Porque persiste a conjuntivite alérgica?

  Ming Ming, de 8 anos de idade, diz sempre que tem comichão nos olhos e gosta de os pestanejar e esfregar. Por vezes o seu nariz é desconfortável e espirra repetidamente, depois os seus olhos fazem comichão, pelo que não pode deixar de os esfregar com as mãos. Os seus pais levaram-no a muitos hospitais, mas foi-lhe diagnosticada uma conjuntivite alérgica e foram-lhe prescritos muitos medicamentos para os olhos. Então, o que é a conjuntivite alérgica? Porque é que demora tanto tempo a sarar?  A doença ocular alérgica é uma das doenças oculares mais comuns das quais a conjuntivite alérgica é o tipo mais comum. De acordo com as estatísticas, mais de 1% da população mundial visita um médico por doença ocular alérgica e a proporção de conjuntivite alérgica é superior a
A incidência de conjuntivite alérgica aumentou ainda mais nos últimos anos devido à utilização de cosméticos para os olhos, lentes de contacto, falta de poluição atmosférica e outros factores. Nas crianças com alergias oculares, a conjuntivite alérgica sazonal, a queratoconjuntivite primaveril, a conjuntivite atópica e a conjuntivite alérgica perene são mais comuns, enquanto que a conjuntivite papilar gigante é menos comum nas crianças porque está frequentemente associada a um historial de uso de lentes de contacto corneanas.  A conjuntivite alérgica é causada por uma reacção alérgica do tecido da mucosa da conjuntiva do olho a um alergénio específico. Os alergénios são substâncias que causam alergias e são medicamente conhecidas como alergénios. Estes alergénios entram no olho e ligam-se à imunoglobulina E (IgE) nos mastócitos da conjuntiva, fazendo com que os mastócitos libertem histaminas, que provocam a dilatação local dos pequenos vasos sanguíneos, resultando em vermelhidão, inchaço e prurido.  Os alergénios são geralmente classificados como alergénios inalantes (pólen, pó doméstico, etc.), alergénios ingeridos (leite, peixe e camarão, etc.), alergénios de contacto (ácaros, medicamentos, etc.) e alergénios inoculados (vacinas, soro animal, etc.).

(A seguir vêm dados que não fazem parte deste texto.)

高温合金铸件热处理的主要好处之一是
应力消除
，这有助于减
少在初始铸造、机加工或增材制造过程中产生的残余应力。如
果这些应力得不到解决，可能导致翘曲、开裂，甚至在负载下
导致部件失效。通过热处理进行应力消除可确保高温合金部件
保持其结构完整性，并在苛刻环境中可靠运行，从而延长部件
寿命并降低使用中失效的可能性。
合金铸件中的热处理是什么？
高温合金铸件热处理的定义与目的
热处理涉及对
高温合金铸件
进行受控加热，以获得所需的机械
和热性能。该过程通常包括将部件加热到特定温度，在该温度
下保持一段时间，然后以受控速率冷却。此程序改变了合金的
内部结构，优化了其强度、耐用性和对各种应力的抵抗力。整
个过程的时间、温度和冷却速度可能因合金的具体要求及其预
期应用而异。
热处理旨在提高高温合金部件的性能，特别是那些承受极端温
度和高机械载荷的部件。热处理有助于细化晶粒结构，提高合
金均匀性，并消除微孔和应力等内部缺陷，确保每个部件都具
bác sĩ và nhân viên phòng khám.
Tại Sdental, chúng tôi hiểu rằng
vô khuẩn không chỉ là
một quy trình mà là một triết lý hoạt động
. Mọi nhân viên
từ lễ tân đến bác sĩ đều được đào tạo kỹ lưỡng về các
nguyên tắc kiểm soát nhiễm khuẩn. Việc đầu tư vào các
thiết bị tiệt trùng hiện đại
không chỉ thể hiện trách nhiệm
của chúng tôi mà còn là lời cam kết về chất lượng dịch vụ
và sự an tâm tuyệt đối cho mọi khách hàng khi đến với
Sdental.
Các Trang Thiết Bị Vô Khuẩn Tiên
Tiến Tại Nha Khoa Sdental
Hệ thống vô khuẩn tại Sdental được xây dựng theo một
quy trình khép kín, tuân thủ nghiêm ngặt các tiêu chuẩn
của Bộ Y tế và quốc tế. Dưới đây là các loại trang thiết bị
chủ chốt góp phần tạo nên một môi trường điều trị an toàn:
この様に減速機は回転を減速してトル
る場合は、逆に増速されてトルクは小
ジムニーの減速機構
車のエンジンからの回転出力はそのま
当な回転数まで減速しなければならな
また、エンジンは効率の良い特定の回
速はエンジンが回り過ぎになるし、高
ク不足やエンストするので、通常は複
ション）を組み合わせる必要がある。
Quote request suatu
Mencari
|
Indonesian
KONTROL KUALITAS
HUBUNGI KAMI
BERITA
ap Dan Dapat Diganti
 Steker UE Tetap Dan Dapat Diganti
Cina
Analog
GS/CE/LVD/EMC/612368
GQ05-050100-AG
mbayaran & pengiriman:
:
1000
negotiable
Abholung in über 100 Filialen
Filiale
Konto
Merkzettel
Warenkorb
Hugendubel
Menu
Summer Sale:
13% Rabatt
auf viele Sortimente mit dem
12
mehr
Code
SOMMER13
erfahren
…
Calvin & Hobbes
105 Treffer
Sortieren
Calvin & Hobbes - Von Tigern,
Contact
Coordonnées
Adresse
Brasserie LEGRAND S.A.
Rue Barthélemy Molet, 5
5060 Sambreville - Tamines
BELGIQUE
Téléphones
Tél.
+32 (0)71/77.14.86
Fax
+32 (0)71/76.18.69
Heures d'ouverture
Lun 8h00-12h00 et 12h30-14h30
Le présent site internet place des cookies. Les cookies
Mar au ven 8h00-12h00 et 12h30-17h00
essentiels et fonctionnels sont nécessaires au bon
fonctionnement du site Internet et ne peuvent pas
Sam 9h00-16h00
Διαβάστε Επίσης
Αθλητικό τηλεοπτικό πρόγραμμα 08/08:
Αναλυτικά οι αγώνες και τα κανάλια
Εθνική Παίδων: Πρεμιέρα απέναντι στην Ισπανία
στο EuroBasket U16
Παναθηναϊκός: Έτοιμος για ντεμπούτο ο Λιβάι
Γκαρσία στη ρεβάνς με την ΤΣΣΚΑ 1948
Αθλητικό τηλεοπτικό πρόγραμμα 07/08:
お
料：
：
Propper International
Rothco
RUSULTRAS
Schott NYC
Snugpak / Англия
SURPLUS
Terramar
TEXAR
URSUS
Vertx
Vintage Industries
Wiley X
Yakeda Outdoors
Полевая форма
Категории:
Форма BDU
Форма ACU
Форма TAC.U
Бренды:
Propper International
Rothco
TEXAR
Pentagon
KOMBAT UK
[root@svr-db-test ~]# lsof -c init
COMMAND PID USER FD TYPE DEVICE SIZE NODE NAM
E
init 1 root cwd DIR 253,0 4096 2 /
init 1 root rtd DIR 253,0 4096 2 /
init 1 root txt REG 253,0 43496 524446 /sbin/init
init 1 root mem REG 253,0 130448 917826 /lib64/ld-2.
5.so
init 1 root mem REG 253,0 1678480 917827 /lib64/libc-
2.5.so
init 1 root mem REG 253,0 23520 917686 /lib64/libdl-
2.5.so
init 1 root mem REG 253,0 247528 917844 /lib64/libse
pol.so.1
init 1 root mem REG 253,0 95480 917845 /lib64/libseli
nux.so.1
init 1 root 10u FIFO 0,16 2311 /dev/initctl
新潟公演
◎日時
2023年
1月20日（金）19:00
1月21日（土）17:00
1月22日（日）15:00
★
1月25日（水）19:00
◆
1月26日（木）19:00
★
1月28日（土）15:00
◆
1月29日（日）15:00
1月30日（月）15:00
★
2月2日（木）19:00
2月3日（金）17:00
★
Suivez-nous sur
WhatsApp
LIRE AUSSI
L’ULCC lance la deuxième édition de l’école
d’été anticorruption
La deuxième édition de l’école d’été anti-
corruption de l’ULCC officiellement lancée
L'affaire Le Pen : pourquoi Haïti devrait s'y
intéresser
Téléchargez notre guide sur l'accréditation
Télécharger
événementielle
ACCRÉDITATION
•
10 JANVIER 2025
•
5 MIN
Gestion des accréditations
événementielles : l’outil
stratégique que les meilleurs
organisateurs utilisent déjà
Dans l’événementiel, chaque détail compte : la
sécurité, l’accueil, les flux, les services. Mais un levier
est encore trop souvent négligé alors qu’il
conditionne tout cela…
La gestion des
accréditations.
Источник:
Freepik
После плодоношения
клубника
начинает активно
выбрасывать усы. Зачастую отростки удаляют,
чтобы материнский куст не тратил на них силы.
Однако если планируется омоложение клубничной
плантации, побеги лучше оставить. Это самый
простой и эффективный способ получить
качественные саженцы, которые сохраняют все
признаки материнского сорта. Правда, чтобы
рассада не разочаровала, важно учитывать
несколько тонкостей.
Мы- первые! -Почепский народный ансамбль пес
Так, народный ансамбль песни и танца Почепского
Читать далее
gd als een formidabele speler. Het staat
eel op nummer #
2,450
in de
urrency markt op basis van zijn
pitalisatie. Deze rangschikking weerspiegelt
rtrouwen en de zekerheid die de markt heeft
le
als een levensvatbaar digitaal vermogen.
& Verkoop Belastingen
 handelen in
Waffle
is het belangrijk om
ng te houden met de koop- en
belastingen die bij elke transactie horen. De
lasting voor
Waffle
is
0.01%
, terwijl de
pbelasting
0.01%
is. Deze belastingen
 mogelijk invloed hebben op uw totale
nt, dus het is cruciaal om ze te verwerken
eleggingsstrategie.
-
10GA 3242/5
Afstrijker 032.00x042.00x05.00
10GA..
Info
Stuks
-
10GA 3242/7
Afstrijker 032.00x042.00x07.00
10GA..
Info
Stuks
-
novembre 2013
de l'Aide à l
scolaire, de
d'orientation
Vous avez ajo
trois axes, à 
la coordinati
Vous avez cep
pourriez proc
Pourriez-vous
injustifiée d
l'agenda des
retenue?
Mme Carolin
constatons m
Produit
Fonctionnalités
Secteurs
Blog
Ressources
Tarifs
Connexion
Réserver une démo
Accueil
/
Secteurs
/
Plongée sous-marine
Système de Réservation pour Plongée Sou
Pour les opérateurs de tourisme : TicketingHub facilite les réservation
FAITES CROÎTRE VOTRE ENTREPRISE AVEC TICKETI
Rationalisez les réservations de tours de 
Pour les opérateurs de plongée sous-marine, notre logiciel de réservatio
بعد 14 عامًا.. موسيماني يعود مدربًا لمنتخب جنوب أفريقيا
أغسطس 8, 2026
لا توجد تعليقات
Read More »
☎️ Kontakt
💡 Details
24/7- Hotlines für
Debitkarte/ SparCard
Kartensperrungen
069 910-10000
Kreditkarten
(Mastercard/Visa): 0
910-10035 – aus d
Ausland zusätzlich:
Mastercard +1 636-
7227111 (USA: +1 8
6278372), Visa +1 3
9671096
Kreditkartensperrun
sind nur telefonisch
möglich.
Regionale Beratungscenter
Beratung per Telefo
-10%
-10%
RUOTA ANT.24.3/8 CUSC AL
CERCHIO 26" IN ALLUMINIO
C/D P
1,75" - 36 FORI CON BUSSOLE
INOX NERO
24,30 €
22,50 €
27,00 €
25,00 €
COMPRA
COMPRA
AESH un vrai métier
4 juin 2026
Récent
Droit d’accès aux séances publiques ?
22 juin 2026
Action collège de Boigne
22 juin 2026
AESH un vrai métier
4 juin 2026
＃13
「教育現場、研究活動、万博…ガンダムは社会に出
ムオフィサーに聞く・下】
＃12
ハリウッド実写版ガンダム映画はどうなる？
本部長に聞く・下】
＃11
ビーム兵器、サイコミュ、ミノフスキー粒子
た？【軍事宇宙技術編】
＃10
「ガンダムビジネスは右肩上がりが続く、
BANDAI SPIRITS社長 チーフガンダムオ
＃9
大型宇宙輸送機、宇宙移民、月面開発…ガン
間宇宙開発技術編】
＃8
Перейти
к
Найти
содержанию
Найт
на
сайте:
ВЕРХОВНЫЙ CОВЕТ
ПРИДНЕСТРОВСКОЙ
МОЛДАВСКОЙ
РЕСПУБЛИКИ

As principais detecções clínicas concentram-se no pó da casa (67%), pólen de primavera (63,4%), ácaros (58%) e fungos (70%), sendo os alimentos constituídos principalmente por camarões e caranguejos.  Os factores sazonais e meteorológicos podem também afectar a conjuntivite alérgica, com agravamento dos sintomas em tempo quente e seco e menos em tempo húmido e frio. Outros factores como o stress, infecção e estímulos de frio podem desencadear o aparecimento de conjuntivite alérgica ou piorar os sintomas.  Os principais sintomas da conjuntivite alérgica são comichão nos olhos, lágrimas, fotofobia, sensação de corpo estranho, vermelhidão recorrente nos olhos, corrimento mucoso matinal, espirros e olhos a pingar.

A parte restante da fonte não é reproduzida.